By Axel Bugge and Andrei Khalip
LISBON (Reuters) - Portugal's Foreign Minister Paulo Portas resigned on Tuesday, plunging the country into a political crisis that could upset its smooth exit from an international bailout.
Finance Minister Vitor Gaspar, the architect of spending cuts and tax hikes imposed by foreign lenders, resigned a day earlier but Portas' departure is even more serious as it threatens the coalition government's stability.
Portas heads the rightist CDS-PP party and, without its support, the centre-right government would lose its majority in parliament. Prime Minister Pedro Passos Coelho was due to address the nation at 7 p.m. (1900 GMT).
"It looks like the end-game for the government," said Antonio Costa Pinto, a political scientist. "There is a possibility of the government staying on in minority with conditional support from CDS-PP, but the opposition will demand a new election and the president will be in a difficult situation."
The next political steps will depend on whether Passos Coelho decides to soldier on without a reliable working majority or if he tries to form a bigger coalition that includes the opposition Socialists.
Opinion polls have shown the Socialists in the lead but without enough support to gain a majority in parliament.
"The president will probably try for a wider coalition government first, but it's all in Portas's hands," said Costa Pinto.
Portuguese bond prices fell sharply after the announcement, with the returns investors demand to hold 10-year bonds rising 35 basis points.

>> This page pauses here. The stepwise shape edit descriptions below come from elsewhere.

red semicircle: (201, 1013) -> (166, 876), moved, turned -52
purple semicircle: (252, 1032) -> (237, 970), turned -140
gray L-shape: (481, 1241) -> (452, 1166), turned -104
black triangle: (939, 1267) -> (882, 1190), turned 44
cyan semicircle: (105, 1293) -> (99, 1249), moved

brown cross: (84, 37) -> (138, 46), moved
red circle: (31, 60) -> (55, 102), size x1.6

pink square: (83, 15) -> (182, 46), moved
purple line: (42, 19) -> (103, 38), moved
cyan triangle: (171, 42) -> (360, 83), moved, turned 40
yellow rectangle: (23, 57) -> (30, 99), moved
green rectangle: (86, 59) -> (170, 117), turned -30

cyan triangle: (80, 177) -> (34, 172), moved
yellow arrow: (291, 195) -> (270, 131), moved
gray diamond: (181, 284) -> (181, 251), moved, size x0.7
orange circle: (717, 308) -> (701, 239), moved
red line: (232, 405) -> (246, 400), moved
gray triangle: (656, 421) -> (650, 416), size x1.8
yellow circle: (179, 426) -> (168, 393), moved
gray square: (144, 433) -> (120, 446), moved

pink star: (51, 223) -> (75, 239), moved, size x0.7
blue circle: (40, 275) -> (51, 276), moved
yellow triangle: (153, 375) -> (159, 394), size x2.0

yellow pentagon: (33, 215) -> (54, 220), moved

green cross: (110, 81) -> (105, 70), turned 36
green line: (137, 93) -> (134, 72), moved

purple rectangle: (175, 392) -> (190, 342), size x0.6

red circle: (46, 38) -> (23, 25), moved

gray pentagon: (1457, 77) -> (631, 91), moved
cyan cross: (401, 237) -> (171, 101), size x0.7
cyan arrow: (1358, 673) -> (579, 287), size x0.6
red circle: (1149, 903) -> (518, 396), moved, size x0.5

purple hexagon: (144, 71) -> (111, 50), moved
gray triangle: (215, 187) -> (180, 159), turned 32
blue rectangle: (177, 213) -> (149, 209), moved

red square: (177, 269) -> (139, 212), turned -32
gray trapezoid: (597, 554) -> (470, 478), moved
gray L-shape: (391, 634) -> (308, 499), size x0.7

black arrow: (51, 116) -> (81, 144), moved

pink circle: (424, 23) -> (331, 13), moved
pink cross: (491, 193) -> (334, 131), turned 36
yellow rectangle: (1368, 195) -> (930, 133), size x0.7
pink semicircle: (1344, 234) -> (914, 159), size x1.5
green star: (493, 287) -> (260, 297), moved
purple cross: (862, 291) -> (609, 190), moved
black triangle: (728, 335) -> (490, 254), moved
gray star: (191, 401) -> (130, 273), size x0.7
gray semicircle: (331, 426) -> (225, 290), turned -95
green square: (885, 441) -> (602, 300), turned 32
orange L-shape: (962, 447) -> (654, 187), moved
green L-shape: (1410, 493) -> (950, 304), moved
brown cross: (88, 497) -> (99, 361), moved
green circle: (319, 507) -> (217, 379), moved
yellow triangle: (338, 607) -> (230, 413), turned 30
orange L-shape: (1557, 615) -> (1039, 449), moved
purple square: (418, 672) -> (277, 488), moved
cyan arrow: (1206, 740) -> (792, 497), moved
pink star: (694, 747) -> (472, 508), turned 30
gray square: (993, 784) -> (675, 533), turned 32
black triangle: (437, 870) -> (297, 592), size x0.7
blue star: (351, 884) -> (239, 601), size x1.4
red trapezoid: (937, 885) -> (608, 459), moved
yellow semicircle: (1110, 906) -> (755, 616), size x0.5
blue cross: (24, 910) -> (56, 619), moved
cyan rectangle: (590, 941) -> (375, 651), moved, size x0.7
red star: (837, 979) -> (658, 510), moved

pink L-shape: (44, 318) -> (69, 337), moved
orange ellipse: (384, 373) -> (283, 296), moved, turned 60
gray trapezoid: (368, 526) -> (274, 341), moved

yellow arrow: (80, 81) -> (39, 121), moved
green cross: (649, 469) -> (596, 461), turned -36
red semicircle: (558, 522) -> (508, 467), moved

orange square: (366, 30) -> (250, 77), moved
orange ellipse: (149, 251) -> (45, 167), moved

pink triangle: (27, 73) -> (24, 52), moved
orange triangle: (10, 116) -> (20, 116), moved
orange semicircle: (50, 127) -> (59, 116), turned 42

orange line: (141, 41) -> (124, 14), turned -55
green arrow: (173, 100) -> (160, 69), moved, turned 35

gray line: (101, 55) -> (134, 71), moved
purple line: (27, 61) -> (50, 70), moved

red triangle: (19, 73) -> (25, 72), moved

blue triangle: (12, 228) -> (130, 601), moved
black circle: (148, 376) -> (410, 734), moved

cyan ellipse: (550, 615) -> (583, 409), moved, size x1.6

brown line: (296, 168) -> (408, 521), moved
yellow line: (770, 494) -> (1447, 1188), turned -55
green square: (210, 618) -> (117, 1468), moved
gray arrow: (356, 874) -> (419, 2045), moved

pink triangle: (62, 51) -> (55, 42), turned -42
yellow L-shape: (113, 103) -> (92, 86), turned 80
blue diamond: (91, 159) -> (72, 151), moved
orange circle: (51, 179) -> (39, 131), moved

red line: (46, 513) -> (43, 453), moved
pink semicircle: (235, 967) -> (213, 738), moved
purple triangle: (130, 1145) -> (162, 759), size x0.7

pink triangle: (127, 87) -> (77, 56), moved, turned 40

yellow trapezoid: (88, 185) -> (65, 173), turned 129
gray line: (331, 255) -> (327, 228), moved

The news weighed on the euro.
Portas has been at odds with Pedro Passos Coelho and Gaspar over their adherence to some of the terms of the 78 billion euro ($102 billion) bailout, as Portugal is in its deepest recession since the 1970s. Lisbon hopes to exit the program by mid-2014.
"The rug is being pulled out from under the Passos Coelho government and Portugal is now staring at the prospect of early elections," said Nicolas Spiro, managing director at Spiro Sovereign Strategy.
"The back-to-back resignations throw the political opposition to reform in Portugal into sharp relief and pose serious questions about the country's ability to push ahead, let alone exit, its troubled bailout program."
Gaspar resigned on Monday citing growing erosion of public support for the bailout plan. Portugal entered its third year of recession in 2013 and unemployment is at record highs.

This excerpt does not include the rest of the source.